About this exercise »
From the entries below, output the line with "actualizado" and each following line up to and including the line with "Apartamento em bligny", exactly as written.

Task data »
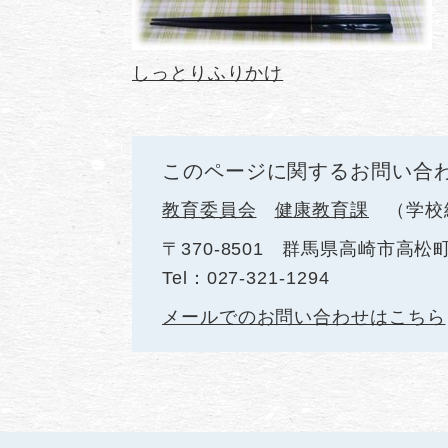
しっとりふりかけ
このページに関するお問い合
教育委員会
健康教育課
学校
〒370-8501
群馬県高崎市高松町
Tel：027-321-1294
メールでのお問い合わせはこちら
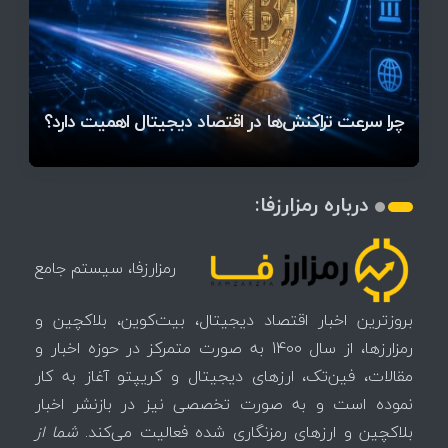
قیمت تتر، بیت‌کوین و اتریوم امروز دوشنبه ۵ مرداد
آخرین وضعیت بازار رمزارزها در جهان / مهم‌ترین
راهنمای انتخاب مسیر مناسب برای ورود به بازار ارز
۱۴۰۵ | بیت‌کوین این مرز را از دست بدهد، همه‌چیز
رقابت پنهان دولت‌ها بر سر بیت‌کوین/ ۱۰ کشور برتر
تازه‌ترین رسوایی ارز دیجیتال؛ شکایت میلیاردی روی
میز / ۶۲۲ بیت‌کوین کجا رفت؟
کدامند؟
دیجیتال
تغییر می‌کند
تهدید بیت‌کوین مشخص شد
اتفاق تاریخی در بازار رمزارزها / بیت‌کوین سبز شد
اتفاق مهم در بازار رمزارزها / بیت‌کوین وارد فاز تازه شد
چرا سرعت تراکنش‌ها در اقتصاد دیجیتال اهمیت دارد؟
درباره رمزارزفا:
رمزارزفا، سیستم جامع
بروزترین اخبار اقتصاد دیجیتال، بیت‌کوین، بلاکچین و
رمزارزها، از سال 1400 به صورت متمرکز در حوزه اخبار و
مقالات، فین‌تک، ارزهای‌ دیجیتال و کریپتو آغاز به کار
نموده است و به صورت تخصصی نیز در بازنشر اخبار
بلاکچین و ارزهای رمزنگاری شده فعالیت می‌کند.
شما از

---

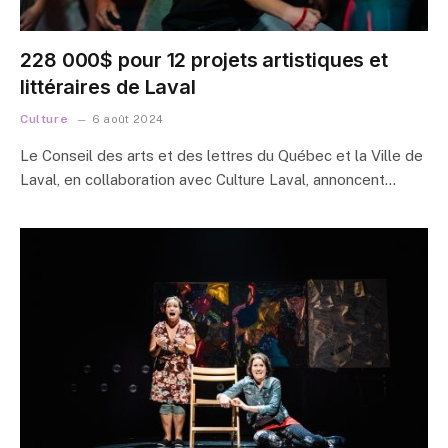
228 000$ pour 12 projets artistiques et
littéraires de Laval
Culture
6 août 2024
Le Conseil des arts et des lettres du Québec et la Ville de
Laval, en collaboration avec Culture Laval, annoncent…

* * *

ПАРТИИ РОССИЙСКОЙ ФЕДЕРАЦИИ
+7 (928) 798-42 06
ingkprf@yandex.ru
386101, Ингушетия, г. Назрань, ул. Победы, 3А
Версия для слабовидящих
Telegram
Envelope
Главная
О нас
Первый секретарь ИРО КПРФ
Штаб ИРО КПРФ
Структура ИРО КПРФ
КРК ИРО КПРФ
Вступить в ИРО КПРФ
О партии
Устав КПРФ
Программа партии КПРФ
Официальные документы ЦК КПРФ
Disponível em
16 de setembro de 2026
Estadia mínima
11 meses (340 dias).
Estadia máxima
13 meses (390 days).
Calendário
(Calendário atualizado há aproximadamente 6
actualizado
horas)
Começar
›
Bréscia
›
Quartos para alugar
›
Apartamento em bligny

Result »
actualizado
horas)
Começar
›
Bréscia
›
Quartos para alugar
›
Apartamento em bligny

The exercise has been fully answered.